**Work task**
From the records below, please repeat exactly the line that has "Prečo nakupovať u nás", the line that has "AKCIA 15 ROKOV COFFEEIN", and every line between them, and nothing else.

**Data provided**
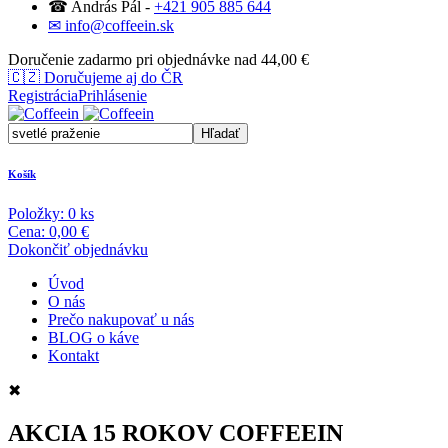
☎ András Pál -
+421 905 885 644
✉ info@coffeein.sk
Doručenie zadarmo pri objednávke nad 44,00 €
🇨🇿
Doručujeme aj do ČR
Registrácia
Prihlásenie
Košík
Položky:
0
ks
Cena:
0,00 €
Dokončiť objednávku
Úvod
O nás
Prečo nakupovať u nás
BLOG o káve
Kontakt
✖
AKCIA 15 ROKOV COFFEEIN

---

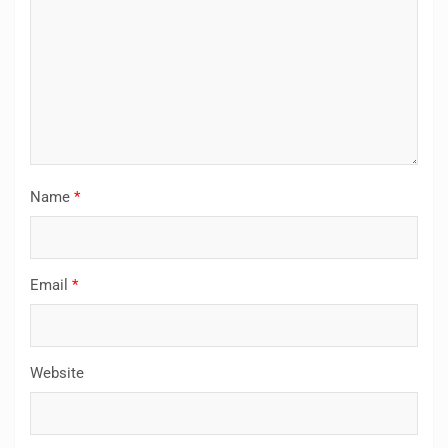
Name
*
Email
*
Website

**Solution below**
Prečo nakupovať u nás
BLOG o káve
Kontakt
✖
AKCIA 15 ROKOV COFFEEIN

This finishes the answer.